--- Provided material ---
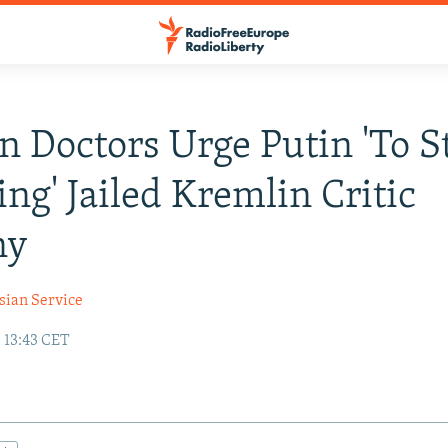
n Doctors Urge Putin 'To S
ing' Jailed Kremlin Critic
ny
sian Service
 13:43 CET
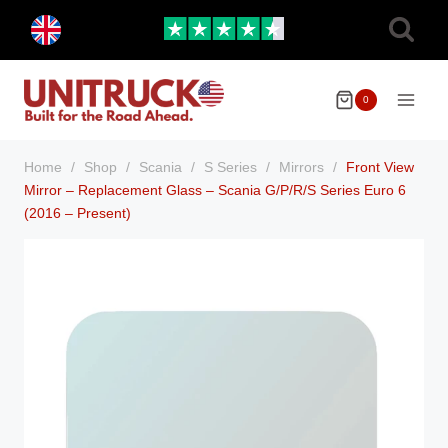
Skip
Toggle
to
child
menu
content
0
Home
/
Shop
/
Scania
/
S Series
/
Mirrors
/
Front View
Mirror – Replacement Glass – Scania G/P/R/S Series Euro 6
(2016 – Present)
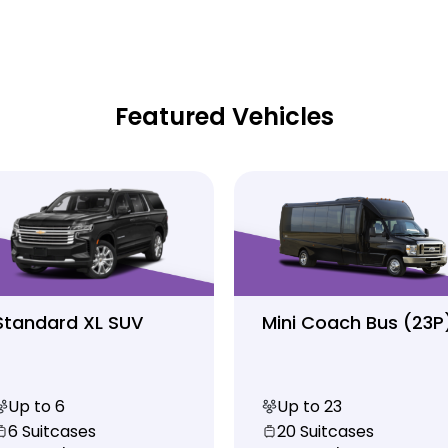
Featured Vehicles
Standard XL SUV
Mini Coach Bus (23P
Up to 6
Up to 23
6 Suitcases
20 Suitcases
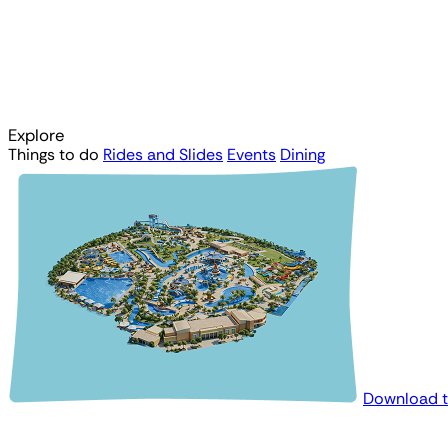
Explore
Things to do
Rides and Slides
Events
Dining
Download 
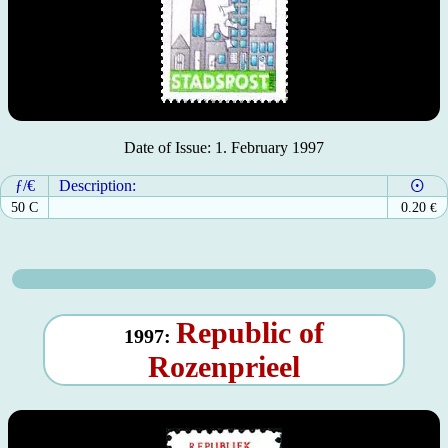
Date of Issue: 1. February 1997
ƒ/€
Description:
50 C
0.20
€
Republic of
1997:
Rozenprieel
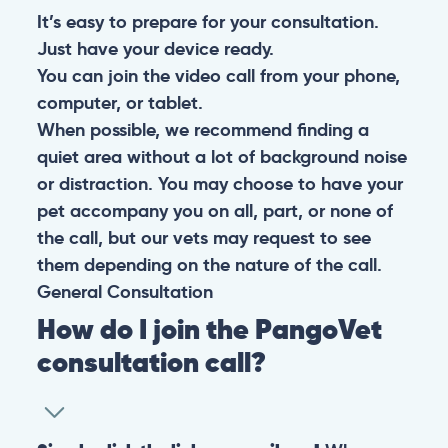
It’s easy to prepare for your consultation.
Just have your device ready.
You can join the video call from your phone,
computer, or tablet.
When possible, we recommend finding a
quiet area without a lot of background noise
or distraction. You may choose to have your
pet accompany you on all, part, or none of
the call, but our vets may request to see
them depending on the nature of the call.
General
Consultation
How do I join the PangoVet
consultation call?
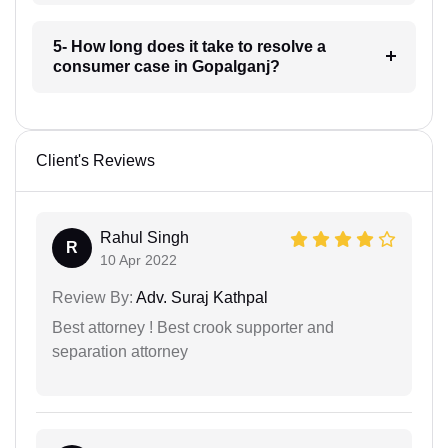
5- How long does it take to resolve a
consumer case in Gopalganj?
Client's Reviews
Rahul Singh
R
10 Apr 2022
Review By:
Adv. Suraj Kathpal
Best attorney ! Best crook supporter and
separation attorney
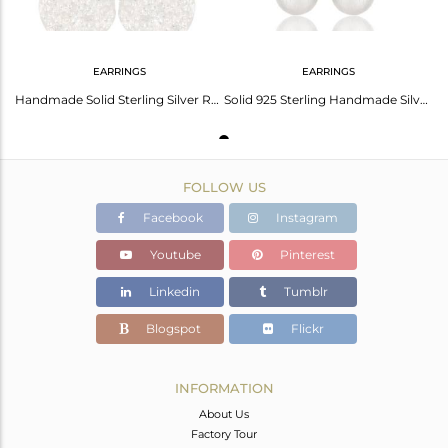
EARRINGS
EARRINGS
Handmade Solid Sterling Silver Round Cut Stud Earrings with White Topaz
Solid 925 Sterling Handmade Silver White Topaz Gemstone Drops Earrings Jewelry
FOLLOW US
Facebook
Instagram
Youtube
Pinterest
Linkedin
Tumblr
Blogspot
Flickr
INFORMATION
About Us
Factory Tour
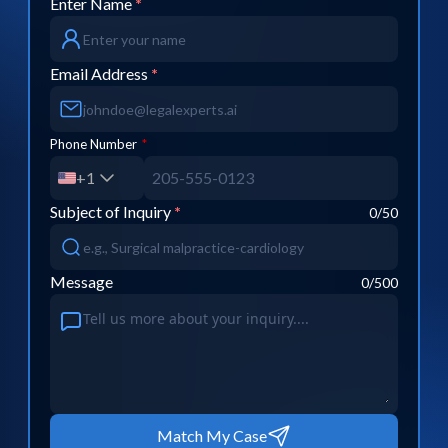
Enter Name
*
Email Address
*
Phone Number
*
+1
Subject of Inquiry
*
0
/50
Message
0
/500
Match My Case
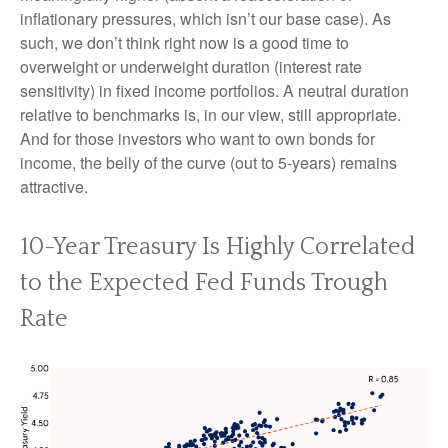
inflationary pressures, which isn’t our base case). As
such, we don’t think right now is a good time to
overweight or underweight duration (interest rate
sensitivity) in fixed income portfolios. A neutral duration
relative to benchmarks is, in our view, still appropriate.
And for those investors who want to own bonds for
income, the belly of the curve (out to 5-years) remains
attractive.
10-Year Treasury Is Highly Correlated
to the Expected Fed Funds Trough
Rate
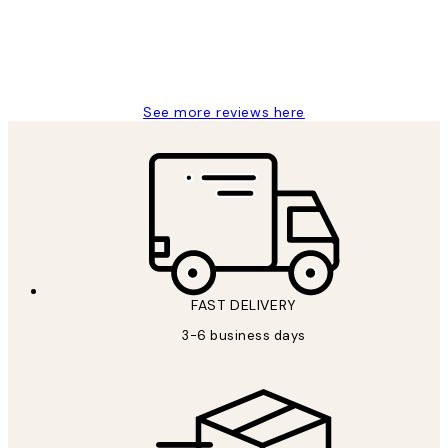
1 Jun
Louise B
See more reviews here
FAST DELIVERY
3-6 business days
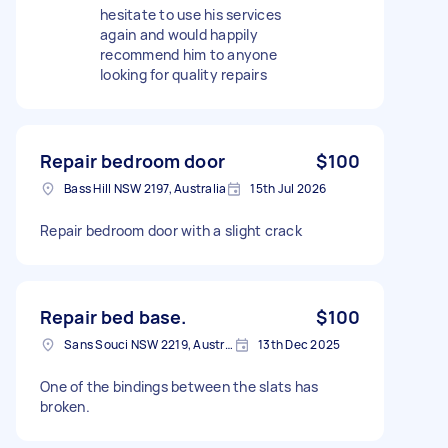
hesitate to use his services
again and would happily
recommend him to anyone
looking for quality repairs
Repair bedroom door
$100
Bass Hill NSW 2197, Australia
15th Jul 2026
Repair bedroom door with a slight crack
Repair bed base.
$100
Sans Souci NSW 2219, Australia
13th Dec 2025
One of the bindings between the slats has
broken.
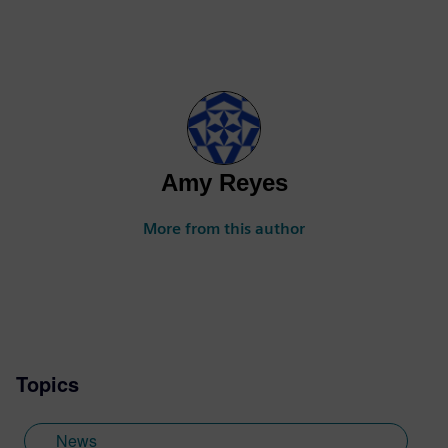
Amy Reyes
More from this author
Topics
News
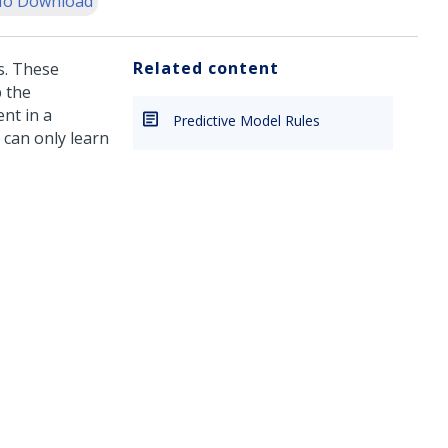
o Download
Related content
s. These
 the
nt in a
Predictive Model Rules
 can only learn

--- Problem to solve ---
Only the lines from the one containing "How do I join the PangoVet" through the last line of the entries above belong in the copy; reproduce them exactly and drop every picture.

--- Exercise solution ---
How do I join the PangoVet
consultation call?
5- How long does it take to resolve a
consumer case in Gopalganj?
Client's Reviews
Rahul Singh
R
10 Apr 2022
Review By:
Adv. Suraj Kathpal
Best attorney ! Best crook supporter and
separation attorney
EARRINGS
EARRINGS
Handmade Solid Sterling Silver Round Cut Stud Earrings with White Topaz
Solid 925 Sterling Handmade Silver White Topaz Gemstone Drops Earrings Jewelry
FOLLOW US
Facebook
Instagram
Youtube
Pinterest
Linkedin
Tumblr
Blogspot
Flickr
INFORMATION
About Us
Factory Tour
Enter Name
*
Email Address
*
Phone Number
*
+1
Subject of Inquiry
*
0
/50
Message
0
/500
Match My Case
inflationary pressures, which isn’t our base case). As
such, we don’t think right now is a good time to
overweight or underweight duration (interest rate
sensitivity) in fixed income portfolios. A neutral duration
relative to benchmarks is, in our view, still appropriate.
And for those investors who want to own bonds for
income, the belly of the curve (out to 5-years) remains
attractive.
10-Year Treasury Is Highly Correlated
to the Expected Fed Funds Trough
Rate
1 Jun
Louise B
See more reviews here
FAST DELIVERY
3-6 business days
hesitate to use his services
again and would happily
recommend him to anyone
looking for quality repairs
Repair bedroom door
$100
Bass Hill NSW 2197, Australia
15th Jul 2026
Repair bedroom door with a slight crack
Repair bed base.
$100
Sans Souci NSW 2219, Australia
13th Dec 2025
One of the bindings between the slats has
broken.
Amy Reyes
More from this author
Topics
News
o Download
Related content
s. These
 the
nt in a
Predictive Model Rules
 can only learn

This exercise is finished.